*Record extracts:*
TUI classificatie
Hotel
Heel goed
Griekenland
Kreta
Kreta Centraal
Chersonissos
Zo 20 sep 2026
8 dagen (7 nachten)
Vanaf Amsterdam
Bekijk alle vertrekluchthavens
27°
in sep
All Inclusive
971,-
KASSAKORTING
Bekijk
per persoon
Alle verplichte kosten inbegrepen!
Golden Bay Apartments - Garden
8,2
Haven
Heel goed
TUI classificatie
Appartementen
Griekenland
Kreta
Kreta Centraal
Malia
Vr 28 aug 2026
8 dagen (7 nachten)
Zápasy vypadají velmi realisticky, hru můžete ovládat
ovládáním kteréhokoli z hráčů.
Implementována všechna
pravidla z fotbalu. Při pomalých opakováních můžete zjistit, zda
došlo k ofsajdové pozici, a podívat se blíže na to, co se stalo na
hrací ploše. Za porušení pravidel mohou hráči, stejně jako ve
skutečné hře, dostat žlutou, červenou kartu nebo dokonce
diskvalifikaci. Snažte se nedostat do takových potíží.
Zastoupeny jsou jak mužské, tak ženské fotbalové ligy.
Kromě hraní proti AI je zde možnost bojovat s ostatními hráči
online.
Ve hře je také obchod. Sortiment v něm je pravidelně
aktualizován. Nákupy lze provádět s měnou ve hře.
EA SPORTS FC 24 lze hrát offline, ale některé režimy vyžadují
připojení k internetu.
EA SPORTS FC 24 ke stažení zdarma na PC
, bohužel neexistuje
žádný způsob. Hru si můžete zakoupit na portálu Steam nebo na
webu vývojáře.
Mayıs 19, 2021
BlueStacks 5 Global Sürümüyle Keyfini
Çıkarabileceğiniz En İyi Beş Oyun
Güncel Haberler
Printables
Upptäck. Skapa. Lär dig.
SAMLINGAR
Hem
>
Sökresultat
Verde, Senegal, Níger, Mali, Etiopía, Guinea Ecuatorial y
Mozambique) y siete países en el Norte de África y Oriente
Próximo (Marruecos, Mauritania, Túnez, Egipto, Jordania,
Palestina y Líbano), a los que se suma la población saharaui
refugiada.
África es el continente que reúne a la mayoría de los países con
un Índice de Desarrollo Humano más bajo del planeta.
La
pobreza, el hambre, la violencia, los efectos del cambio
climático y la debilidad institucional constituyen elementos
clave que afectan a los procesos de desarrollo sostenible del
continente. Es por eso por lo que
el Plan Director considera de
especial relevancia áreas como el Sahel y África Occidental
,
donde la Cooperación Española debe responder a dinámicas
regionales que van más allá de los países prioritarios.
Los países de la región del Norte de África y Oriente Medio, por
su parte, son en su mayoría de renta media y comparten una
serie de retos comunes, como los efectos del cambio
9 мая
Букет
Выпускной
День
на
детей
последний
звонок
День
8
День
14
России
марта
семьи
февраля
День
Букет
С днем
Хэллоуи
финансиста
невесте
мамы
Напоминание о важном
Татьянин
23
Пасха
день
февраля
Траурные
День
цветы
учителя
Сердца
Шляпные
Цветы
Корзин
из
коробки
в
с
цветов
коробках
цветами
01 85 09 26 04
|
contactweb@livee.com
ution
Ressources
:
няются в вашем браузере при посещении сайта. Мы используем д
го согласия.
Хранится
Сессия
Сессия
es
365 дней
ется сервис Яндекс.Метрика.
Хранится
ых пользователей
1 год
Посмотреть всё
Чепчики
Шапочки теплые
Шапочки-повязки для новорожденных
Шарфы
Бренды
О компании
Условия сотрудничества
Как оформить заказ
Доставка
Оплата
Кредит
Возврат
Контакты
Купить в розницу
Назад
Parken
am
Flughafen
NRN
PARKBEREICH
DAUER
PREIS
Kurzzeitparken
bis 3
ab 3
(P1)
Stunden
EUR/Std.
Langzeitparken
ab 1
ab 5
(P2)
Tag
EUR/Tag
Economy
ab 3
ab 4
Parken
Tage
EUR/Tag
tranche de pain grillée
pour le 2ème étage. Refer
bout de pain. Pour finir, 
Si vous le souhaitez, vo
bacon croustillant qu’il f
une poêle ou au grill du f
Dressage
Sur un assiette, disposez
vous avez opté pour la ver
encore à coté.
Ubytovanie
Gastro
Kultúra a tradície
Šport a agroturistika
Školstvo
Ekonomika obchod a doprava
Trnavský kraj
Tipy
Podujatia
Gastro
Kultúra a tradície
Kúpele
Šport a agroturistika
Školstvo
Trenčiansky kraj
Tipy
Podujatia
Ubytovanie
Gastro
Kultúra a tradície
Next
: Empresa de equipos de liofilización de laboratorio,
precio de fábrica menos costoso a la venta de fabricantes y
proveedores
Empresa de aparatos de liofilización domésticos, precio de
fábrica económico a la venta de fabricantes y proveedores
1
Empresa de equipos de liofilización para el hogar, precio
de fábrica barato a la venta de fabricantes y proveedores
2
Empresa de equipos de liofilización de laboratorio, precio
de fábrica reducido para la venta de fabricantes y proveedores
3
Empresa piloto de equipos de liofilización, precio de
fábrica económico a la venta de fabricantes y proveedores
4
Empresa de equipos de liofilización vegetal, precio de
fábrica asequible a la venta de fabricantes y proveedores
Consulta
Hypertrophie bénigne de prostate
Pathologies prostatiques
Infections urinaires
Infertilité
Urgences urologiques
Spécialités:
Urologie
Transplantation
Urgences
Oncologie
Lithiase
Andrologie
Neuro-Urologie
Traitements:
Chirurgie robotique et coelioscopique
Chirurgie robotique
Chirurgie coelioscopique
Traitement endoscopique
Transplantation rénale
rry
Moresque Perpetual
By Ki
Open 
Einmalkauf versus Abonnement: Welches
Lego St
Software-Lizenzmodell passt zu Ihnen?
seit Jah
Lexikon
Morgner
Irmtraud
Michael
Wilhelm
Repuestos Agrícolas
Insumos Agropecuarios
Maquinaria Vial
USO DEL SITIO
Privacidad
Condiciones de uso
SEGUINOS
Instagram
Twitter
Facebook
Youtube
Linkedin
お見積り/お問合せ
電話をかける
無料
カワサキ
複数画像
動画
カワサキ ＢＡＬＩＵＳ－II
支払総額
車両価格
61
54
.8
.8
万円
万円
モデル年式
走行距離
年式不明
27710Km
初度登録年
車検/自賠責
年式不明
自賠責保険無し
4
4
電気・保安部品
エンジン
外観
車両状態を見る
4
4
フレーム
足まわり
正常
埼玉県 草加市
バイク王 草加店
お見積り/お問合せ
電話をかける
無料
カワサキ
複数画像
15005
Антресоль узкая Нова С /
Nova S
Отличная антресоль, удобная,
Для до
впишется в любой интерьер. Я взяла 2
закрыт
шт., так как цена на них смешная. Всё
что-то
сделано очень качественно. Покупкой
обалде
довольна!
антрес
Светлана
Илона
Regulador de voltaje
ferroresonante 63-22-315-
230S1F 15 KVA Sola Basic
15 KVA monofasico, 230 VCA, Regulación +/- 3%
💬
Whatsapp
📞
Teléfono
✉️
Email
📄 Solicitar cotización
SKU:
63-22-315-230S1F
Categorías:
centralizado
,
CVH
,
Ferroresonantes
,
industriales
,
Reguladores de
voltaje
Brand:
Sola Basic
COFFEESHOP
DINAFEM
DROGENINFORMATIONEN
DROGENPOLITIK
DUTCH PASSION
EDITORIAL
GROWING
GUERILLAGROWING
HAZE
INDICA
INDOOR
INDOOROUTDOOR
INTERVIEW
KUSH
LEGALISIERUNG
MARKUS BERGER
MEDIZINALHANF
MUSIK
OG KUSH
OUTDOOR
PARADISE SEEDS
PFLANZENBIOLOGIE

*Task goal:*
The lines running from the start of the data through the one that contains "Implementována všechna" should be reproduced exactly, and only those.

*Answer section:*
TUI classificatie
Hotel
Heel goed
Griekenland
Kreta
Kreta Centraal
Chersonissos
Zo 20 sep 2026
8 dagen (7 nachten)
Vanaf Amsterdam
Bekijk alle vertrekluchthavens
27°
in sep
All Inclusive
971,-
KASSAKORTING
Bekijk
per persoon
Alle verplichte kosten inbegrepen!
Golden Bay Apartments - Garden
8,2
Haven
Heel goed
TUI classificatie
Appartementen
Griekenland
Kreta
Kreta Centraal
Malia
Vr 28 aug 2026
8 dagen (7 nachten)
Zápasy vypadají velmi realisticky, hru můžete ovládat
ovládáním kteréhokoli z hráčů.
Implementována všechna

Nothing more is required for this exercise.